8) While the authors claim real-time sequencing, it appears to me that they analyzed the data after the run was completed, using npReader to extract read-times, and then sorting reads based on this information into 5 minute segments. How long does the actual analysis take? Does their approach really allow for real-time analysis? Alternatively, if I misunderstood their manuscript in this respect, the authors would do well to specify this more clearly.
REVIEWER'S RESPONSES TO QUESTIONS
Does the work include all necessary controls?
If not, please comment on the additional controls that are required.
Are the conclusions drawn adequately supported by the data shown?
If not, please explain.
Are sufficient details provided to allow replication and comparison with related analyses that may have been performed?
No: While the authors provide most of the required details, a few information are missing, which they could easily provide. This is further outlined in the comments to the authors below.
We have explained above how we have addressed these points. In general much more detail has been provided.
Does the manuscript adhere to the field standards for experimentation, nomenclature and public availability of data (or any other significant standards)? Is the software freely available, open source and with an appropriate free-to-use license?
Does the method perform better than existing methods (as demonstrated by direct comparison with available methods)?
Is the method likely to be of broad utility? Is any software component easy to install and use?
Please indicate briefly the novel features and/or advantages of the method, and/or please reference the relevant publications and which methods, if any, it should be compared with.
The main novel feature of the method is the rapid pipeline for species detection and genotyping, as well as the novel approach for strain detection by presence or absence of genes. These would be of broad utility in my assessment. As is currently common for analysis of MinION data, the pipeline appears to be a patchwork of different software tools, that requires significant (bio-) informatics skills to install and use. A more detailed review of the pipeline was impossible as the web site http://www.genomicsresearch.org/public/researcher/npAnalysis/ where the software is supposed to be provided could not be accessed at the time of writing this review.

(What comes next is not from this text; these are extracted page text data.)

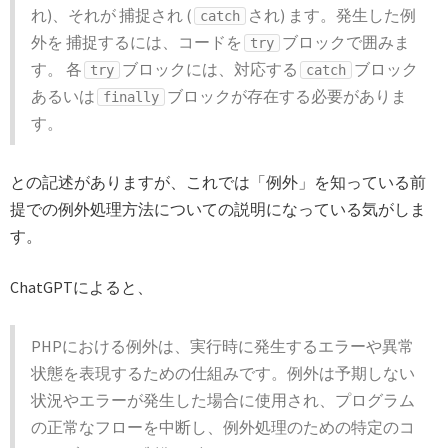
れ)、それが 捕捉され (
され) ます。発生した例
catch
外を 捕捉するには、コードを
ブロックで囲みま
try
す。 各
ブロックには、対応する
ブロック
try
catch
あるいは
ブロックが存在する必要がありま
finally
す。
との記述がありますが、これでは「例外」を知っている前
提での例外処理方法についての説明になっている気がしま
す。
ChatGPTによると、
PHPにおける例外は、実行時に発生するエラーや異常
状態を表現するための仕組みです。例外は予期しない
状況やエラーが発生した場合に使用され、プログラム
の正常なフローを中断し、例外処理のための特定のコ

There was a problem with the service hosting this website, which has been rectified, and also a backup solution put in place to ensure 100% uptime. We now host the scripts, documents and links to data on a github repository (https://github.com/mdcao/npAnalysis).
Is the paper of broad interest to others in the field, or of outstanding interest to a broad audience of biologists?
If yes, please explain why.
Yes: A rapid species detection and genotyping pipeline would be of considerable interest for clinicians, but could also easily be adapted to a wide range of other applications, e.g. environmental testing, forensic analysis. As such I believe this paper to be of interest to a very wide audience of biologists.